▶ **What to do**: Among the entries, which lines carry the string "August"? Copy every one.

▶ **The records**:
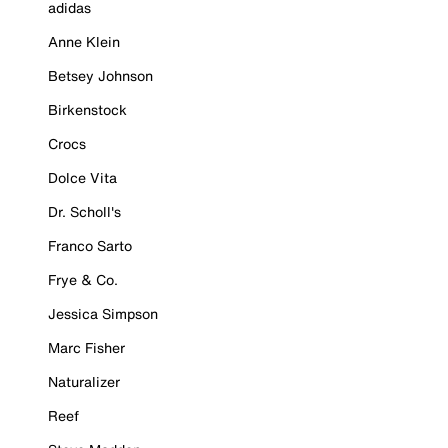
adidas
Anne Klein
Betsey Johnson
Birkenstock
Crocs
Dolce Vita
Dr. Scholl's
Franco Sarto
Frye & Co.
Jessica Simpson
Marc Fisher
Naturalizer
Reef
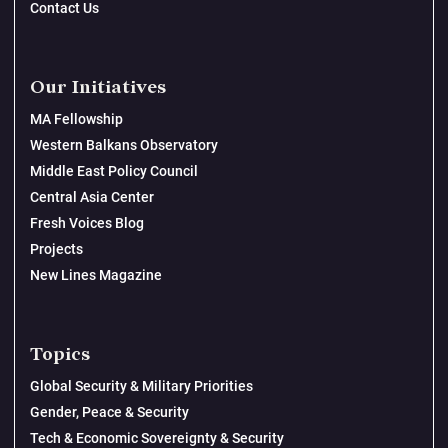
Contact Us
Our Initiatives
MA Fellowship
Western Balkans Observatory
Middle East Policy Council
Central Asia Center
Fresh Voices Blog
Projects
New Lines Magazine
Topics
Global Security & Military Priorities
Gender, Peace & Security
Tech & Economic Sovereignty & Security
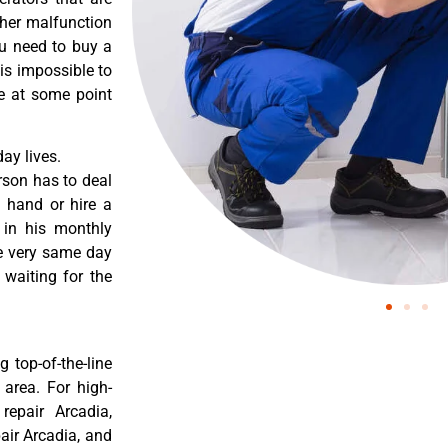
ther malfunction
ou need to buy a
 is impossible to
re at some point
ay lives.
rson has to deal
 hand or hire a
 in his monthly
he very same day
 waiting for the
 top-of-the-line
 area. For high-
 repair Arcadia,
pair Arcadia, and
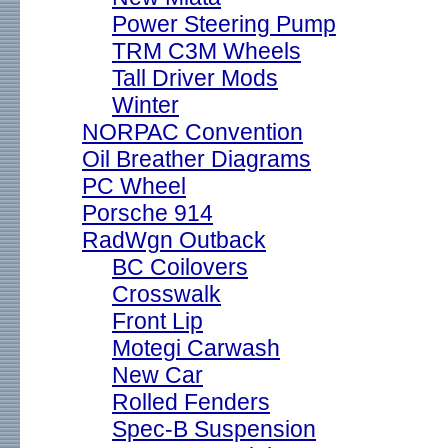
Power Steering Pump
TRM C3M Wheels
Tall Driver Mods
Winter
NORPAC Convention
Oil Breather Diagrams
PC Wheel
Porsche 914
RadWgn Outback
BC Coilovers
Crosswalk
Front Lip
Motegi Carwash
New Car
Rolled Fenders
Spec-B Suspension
---
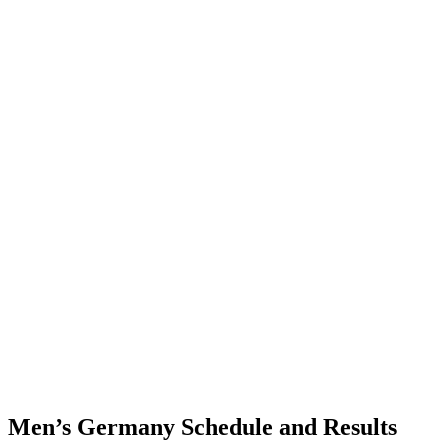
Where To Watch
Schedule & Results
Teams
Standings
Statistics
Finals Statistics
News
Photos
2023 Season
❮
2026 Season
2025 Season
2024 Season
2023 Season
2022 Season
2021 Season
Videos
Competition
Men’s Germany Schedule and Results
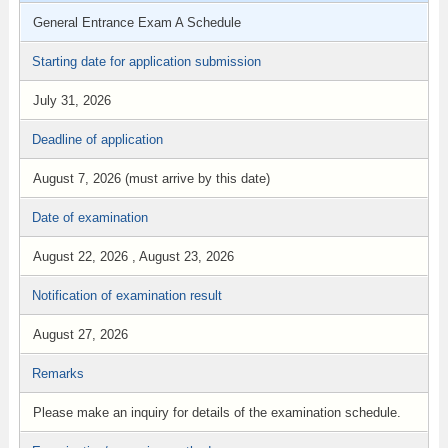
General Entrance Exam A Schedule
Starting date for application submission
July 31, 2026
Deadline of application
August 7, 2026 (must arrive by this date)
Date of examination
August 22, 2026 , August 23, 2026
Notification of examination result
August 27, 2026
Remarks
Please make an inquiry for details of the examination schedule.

▶ **Output of the task**:
August 7, 2026 (must arrive by this date)
August 22, 2026 , August 23, 2026
August 27, 2026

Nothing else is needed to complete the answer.